How do you see the relationship between your ‘self’ and the ‘self’ you perform online? 

Maya Man: I don’t really believe in the separation between online and offline self. I think that’s something that people have been really plagued by, with the conversations that happen around ideas of authenticity online. I don’t believe it’s possible to be truly authentic in this romantic way we talk about it online at all, because everything online is performance. And once I started to accept that, and believe that, it became much easier for me to post online, because I wasn’t trying to convince myself that I wasn’t performing.

To me, the internet has become like air – it’s just everywhere. Even when I’m not on my phone or computer, I spend so much time so much of my life online. My work is all about the internet, and this performance of identity, so my relationship between this idea of online and offline self is very fluid. 

That said, there’s a really intense concentration of identity that happens when you post online because you can hyper-curate, and over-obsess over how you’re appearing to other people. And that’s something we all do. But for me, it’s become part of this directed performance. Not in a fake way, but just in an honest way that I’m always thinking about an audience.

There’s been such a heightened awareness around the algorithm and its role is shaping our online behaviour, which makes me think: how much of our online performance is for us, and how much is for the machine?

Maya Man: It’s really challenging to tease out, like, what I feel ownership over versus what is the algorithm as worms in my brain guiding everything that I do. I was reading this piece by Dena Jago called the ‘Content Industrial Complex’.  She has this provocation of shitposting as a form of resistance. I think the definition of shitposting has changed a lot over time, but there's something about that idea that really resonates with me, because it implies this sort of a legibility. It’s very challenging to do because so much of the way that we use these platforms has been conditioned to optimise for the algorithm. This also relates back to FAKE IT TIL YOU MAKE IT because, when I post these graphics on Instagram, I never say that it’s generated. Sometimes people find the account and think I’m super weird.

Internet aesthetics used to be imply resistance against the institution, but now it’s a commonly accepted aesthetic. How has the role of the internet artist transformed? I also think there’s so much bad internet art out there right now, it’s becoming harder and more overwhelming to cut through the noise.

Maya Man: Yeah, I have a lot of thoughts on this. Well, in general, I feel really strongly that contemporary art should reflect contemporary life and contemporary experiences. Historically, internet art has always been pushed to the outside of the traditional art world.

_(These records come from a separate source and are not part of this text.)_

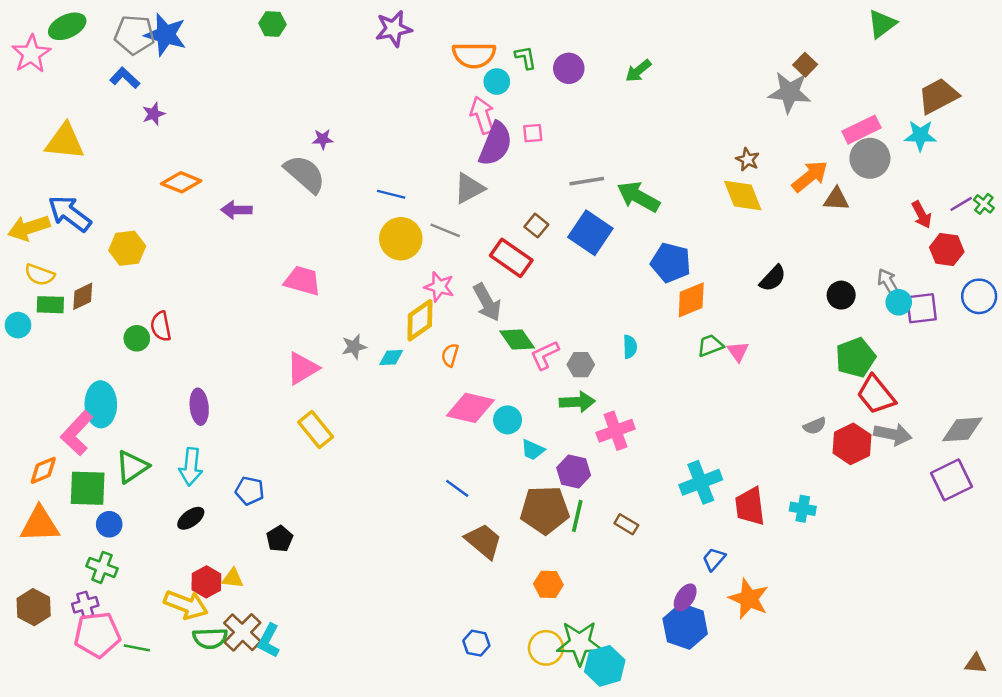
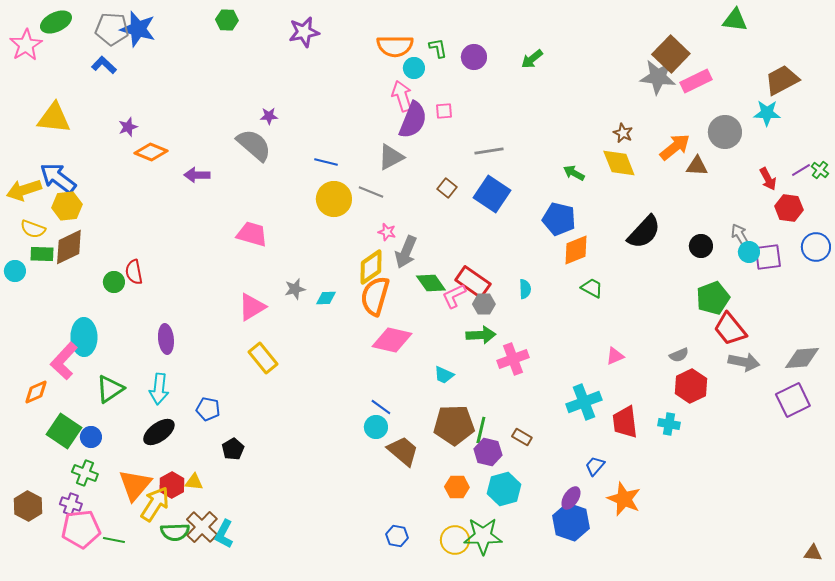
green triangle: (882, 24) -> (735, 20), turned 44
purple star: (394, 29) -> (304, 32), moved
brown square: (805, 65) -> (671, 54), size x1.8
purple star: (154, 114) -> (128, 127), moved
pink rectangle: (862, 130) -> (696, 81), moved
green arrow: (638, 197) -> (574, 173), moved, size x0.6
yellow hexagon: (127, 248) -> (67, 206), moved
red rectangle: (511, 258) -> (473, 282), moved
black semicircle: (773, 278) -> (644, 232), size x1.5
pink star: (439, 287) -> (387, 232), moved, size x0.7
brown diamond: (83, 296) -> (69, 247), size x1.5
gray arrow: (487, 302) -> (406, 252), turned 52
yellow diamond: (420, 320) -> (371, 267), moved
green trapezoid: (710, 346) -> (592, 288), turned 50
pink triangle: (738, 351) -> (615, 356), moved, turned 42
orange semicircle: (450, 355) -> (375, 296), size x2.0
cyan circle: (508, 420) -> (376, 427), moved
red hexagon: (852, 444) -> (691, 386), moved
purple hexagon: (574, 471) -> (488, 452), moved
green square: (88, 488) -> (64, 431), moved, turned 32
black ellipse: (191, 518) -> (159, 432), size x1.4
orange triangle: (40, 524) -> (135, 485), moved, turned -48
purple cross: (85, 605) -> (71, 504), turned 35
yellow arrow: (186, 605) -> (155, 504), turned -78
cyan hexagon: (605, 666) -> (504, 489), moved

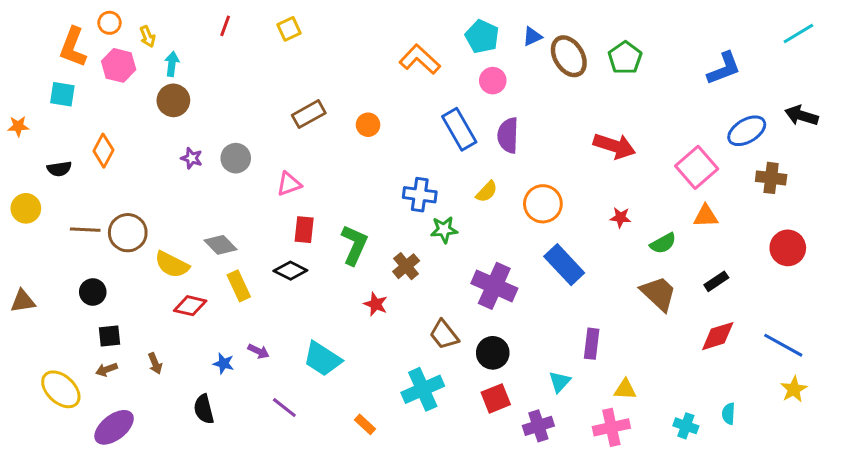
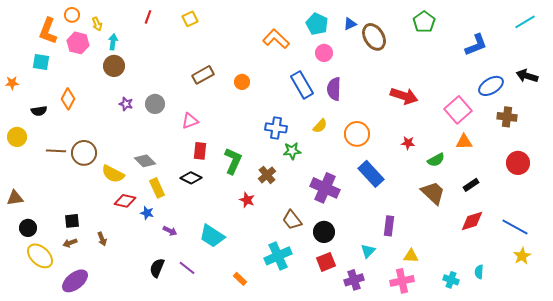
green pentagon: (625, 58) -> (424, 22), moved
black circle: (93, 292) -> (28, 228), moved
blue star: (224, 363) -> (147, 213), moved
black semicircle: (204, 409) -> (157, 268), moved, turned 36

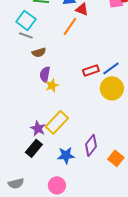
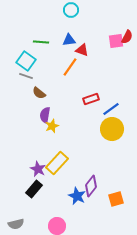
brown semicircle: (39, 52) -> (39, 93), turned 56
red rectangle: (91, 70) -> (91, 99), moved
blue star: (66, 155) -> (77, 196), moved, turned 30
orange square: (116, 158) -> (116, 199), turned 35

Primarily because of the medium and also because it’s really difficult for people on the internet to be able to be able to sift through all of the artwork that’s being made and find something that really resonates. But I feel really strongly about about seeking out and finding artists who are making work about the internet because this is people’s lives now. We’re spending most of our time online and our entire social universe is being shaped by how we live on these platforms. I think it’s really important that art made at this time reflects that.

Is there anything you’ve been particularly obsessed with online recently?

Maya Man: There’s this artist Michelle Ellsworth and she had this ongoing project called the motivational video archive. She’d been doing it for 20 plus years. She would upload these videos of her and there’s this kind of like motivational music in the back and it’s always her trying to motivate herself. But they’re always about these really specific scenarios, where it’s like, you killed your neighbour’s fish, or she's an artist, so she has a lot of them that are like, ‘you’re not done’, which is just one that I really relate to as an artist.

FAKE IT TILL YOU MAKE IT is published by Heavy Manners Library and available now.